Whether you’re a snowboarder or a sun-seeker, chances are you’ve been on vacation and had your phone turn off because of battery temperature. On the beach, it gets too hot. On the slopes, it dies too quickly.
Either way, extreme temperatures are bad for any electronic device – batteries included. But is one worse than the other?
Heat is an obvious culprit for damage, and it’s definitely the fastest way to see your phone shut itself off. But leaving batteries in the cold has its own negative consequences.
Here’s why and how extreme temperature exposure affects battery life.

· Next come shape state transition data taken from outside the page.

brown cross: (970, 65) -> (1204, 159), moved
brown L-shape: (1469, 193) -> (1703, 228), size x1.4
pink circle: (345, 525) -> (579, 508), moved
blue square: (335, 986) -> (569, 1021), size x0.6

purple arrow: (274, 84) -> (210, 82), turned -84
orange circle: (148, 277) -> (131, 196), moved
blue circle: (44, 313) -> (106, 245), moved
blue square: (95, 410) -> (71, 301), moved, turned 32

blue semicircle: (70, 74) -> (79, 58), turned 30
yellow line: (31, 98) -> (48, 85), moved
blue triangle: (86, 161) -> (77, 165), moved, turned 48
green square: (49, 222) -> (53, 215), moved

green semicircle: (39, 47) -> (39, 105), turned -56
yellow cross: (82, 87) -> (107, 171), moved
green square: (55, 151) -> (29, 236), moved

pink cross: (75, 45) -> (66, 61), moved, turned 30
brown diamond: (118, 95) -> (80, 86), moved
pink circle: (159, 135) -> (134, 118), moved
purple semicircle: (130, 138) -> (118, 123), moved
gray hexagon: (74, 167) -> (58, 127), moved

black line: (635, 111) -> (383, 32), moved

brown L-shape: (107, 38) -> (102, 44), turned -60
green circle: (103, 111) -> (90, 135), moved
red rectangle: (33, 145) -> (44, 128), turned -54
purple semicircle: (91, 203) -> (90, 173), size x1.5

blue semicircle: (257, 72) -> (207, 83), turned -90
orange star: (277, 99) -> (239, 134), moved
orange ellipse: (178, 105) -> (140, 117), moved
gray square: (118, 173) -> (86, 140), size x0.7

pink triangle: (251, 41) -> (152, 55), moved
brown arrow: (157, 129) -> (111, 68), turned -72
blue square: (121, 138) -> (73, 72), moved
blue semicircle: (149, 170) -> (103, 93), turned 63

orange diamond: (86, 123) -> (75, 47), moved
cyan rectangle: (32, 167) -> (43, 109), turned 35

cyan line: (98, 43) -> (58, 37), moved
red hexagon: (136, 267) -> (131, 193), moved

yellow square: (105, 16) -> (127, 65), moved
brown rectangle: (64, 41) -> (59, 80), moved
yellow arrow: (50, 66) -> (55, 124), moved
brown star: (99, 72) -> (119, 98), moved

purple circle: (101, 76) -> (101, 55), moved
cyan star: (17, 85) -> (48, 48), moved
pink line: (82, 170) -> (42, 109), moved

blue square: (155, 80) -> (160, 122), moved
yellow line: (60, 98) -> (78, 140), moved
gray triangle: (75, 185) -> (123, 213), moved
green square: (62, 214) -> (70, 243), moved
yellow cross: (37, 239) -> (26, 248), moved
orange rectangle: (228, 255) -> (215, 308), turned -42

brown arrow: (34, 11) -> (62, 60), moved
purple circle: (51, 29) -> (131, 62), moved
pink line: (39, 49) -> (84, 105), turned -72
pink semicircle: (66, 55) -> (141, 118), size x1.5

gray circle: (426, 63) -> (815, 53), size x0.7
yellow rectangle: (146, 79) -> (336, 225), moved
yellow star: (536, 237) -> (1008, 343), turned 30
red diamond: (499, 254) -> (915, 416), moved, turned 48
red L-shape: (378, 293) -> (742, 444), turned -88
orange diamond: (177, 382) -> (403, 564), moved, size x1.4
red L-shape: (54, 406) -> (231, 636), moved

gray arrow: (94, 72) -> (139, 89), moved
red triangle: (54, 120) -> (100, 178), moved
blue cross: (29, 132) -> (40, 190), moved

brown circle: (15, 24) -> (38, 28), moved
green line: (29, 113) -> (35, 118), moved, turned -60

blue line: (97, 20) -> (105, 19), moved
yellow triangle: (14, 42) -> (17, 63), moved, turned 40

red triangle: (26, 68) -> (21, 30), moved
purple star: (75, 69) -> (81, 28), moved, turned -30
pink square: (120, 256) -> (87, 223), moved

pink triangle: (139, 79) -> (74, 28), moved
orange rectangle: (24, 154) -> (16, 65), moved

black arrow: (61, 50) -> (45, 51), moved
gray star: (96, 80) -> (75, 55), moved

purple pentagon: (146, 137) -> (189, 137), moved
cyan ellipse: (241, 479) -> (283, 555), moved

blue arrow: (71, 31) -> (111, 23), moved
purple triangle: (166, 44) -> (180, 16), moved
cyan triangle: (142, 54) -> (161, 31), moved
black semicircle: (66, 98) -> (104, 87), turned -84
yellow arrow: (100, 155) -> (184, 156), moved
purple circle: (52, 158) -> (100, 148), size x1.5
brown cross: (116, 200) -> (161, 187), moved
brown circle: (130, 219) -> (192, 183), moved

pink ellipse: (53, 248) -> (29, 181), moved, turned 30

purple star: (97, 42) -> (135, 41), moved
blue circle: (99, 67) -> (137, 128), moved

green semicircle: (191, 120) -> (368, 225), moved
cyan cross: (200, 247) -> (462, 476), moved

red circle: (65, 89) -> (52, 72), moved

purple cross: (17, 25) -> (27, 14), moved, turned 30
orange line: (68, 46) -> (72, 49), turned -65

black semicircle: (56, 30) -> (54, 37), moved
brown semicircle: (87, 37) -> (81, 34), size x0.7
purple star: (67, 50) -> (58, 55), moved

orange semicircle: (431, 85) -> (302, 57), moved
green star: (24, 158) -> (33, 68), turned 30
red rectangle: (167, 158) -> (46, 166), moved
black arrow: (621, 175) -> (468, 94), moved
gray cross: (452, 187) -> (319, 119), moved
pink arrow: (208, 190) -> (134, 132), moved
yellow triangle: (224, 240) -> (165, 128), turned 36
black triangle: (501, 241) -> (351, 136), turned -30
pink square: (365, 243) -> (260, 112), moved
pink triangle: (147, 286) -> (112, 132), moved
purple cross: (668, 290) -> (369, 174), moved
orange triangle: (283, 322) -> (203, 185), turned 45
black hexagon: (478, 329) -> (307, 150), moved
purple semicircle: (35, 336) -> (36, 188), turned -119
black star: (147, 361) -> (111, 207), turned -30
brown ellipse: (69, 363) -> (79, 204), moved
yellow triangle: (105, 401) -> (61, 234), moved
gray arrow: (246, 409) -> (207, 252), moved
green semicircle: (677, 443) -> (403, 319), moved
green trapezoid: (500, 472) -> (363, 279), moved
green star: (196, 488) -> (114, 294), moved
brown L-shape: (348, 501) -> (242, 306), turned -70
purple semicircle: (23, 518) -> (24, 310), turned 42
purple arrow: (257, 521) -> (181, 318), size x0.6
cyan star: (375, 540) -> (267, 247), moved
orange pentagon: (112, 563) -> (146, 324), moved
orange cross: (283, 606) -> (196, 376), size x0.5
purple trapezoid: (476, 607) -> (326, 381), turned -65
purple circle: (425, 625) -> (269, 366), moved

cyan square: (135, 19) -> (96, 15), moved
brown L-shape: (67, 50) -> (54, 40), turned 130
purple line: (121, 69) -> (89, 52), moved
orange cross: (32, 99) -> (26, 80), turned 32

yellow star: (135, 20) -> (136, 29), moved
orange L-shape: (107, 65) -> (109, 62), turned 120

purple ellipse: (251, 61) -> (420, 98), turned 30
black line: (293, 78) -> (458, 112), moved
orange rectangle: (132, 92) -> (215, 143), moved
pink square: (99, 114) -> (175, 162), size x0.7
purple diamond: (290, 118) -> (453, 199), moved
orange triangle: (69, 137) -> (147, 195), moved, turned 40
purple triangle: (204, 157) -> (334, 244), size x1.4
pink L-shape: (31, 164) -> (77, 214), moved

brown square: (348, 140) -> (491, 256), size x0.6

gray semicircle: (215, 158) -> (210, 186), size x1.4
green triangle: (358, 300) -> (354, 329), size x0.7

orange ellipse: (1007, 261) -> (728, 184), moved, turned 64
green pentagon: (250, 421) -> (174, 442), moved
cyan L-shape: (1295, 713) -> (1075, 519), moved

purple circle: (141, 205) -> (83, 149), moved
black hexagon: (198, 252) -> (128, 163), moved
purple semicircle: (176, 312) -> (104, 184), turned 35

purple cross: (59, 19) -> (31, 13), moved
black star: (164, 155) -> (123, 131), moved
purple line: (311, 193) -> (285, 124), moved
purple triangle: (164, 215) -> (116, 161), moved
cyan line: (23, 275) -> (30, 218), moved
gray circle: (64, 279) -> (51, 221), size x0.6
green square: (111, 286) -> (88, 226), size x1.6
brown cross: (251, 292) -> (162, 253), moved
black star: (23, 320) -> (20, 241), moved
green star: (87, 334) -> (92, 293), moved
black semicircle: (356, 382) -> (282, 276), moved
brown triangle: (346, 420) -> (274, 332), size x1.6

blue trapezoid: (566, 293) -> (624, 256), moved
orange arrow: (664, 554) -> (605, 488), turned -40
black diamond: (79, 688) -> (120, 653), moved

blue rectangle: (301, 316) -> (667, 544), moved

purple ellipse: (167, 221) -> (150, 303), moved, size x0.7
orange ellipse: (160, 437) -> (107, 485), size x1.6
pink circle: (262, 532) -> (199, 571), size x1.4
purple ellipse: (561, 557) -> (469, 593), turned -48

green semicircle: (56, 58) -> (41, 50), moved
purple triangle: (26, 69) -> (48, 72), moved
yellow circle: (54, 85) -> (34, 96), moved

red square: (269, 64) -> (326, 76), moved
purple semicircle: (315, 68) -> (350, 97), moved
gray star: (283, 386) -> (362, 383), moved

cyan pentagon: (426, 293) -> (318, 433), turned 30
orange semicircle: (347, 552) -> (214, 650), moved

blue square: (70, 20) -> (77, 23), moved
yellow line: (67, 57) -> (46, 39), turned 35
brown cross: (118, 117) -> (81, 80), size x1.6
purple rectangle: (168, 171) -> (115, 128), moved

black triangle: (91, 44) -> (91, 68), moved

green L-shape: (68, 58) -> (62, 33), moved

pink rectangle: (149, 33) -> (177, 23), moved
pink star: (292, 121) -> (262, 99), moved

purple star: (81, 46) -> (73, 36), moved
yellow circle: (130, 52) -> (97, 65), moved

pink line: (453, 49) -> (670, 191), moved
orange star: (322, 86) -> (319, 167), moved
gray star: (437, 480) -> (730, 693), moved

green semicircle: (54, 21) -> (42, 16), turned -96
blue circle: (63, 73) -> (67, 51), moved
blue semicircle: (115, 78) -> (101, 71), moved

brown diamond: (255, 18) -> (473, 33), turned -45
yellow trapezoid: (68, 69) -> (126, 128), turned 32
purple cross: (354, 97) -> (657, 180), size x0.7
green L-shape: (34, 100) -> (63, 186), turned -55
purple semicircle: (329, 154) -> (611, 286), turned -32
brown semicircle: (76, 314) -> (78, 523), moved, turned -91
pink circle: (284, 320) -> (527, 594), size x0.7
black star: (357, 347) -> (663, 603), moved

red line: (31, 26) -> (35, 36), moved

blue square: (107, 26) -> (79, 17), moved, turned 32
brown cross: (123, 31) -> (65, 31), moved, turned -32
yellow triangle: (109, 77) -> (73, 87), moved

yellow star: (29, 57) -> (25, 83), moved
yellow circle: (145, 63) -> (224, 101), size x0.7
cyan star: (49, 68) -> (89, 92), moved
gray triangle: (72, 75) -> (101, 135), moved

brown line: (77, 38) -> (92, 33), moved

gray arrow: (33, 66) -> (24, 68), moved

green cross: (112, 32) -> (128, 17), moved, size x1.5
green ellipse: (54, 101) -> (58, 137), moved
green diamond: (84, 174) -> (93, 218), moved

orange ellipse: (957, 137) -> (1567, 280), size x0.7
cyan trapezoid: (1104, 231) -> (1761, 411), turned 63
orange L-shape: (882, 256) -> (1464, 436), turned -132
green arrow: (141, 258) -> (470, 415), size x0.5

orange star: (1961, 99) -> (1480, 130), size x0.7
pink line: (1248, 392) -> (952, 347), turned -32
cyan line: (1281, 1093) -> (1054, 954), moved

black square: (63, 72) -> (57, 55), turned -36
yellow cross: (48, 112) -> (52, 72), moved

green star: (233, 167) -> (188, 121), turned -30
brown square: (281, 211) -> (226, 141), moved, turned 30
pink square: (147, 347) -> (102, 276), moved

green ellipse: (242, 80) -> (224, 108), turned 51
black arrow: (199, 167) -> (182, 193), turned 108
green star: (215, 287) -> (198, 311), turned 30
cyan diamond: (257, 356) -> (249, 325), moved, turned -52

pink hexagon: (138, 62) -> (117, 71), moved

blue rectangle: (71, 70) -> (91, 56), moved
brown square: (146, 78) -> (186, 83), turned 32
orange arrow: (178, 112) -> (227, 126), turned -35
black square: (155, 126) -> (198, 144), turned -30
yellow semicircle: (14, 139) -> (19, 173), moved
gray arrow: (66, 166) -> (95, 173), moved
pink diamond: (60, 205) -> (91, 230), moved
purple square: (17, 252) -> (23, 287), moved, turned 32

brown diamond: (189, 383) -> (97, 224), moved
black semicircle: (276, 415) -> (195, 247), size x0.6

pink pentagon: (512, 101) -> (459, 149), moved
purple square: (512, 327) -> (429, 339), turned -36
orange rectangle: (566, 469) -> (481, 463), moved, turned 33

The chemicals inside batteries make them sensitive to temperature
Inside a lithium-ion or lithium-polymer battery are rectangular metal plates, surrounded by chemicals.
When voltage runs through those metal plates, it excites the electrons inside the battery – they start bouncing all over the place, having a little electron party. The interaction between the plates and the chemicals creates electrical energy, which is then stored inside the battery to power a device. (You can’t store actual electricity in a battery – just the energy.)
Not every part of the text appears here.